## Instructions to follow
Look through the entries that follow and count the lines with the word "Anda". The reply is that number alone.

******************************

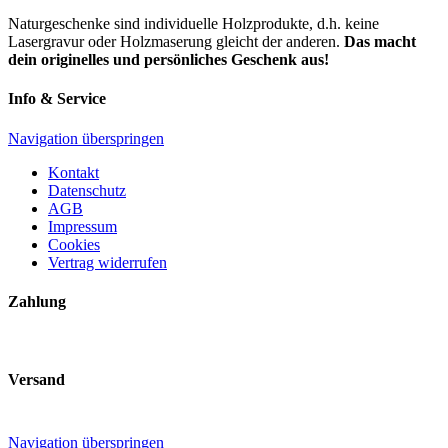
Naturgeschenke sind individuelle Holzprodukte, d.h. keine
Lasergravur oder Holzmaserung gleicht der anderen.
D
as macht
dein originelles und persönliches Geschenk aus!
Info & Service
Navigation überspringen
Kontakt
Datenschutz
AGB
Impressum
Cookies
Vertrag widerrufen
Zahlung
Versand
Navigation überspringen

******************************

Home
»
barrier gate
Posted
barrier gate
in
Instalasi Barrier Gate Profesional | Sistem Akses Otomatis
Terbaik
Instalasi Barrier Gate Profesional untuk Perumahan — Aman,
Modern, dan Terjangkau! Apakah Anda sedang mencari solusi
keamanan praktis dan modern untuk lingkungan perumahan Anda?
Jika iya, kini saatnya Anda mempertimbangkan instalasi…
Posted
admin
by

******************************

## Solution to this problem
3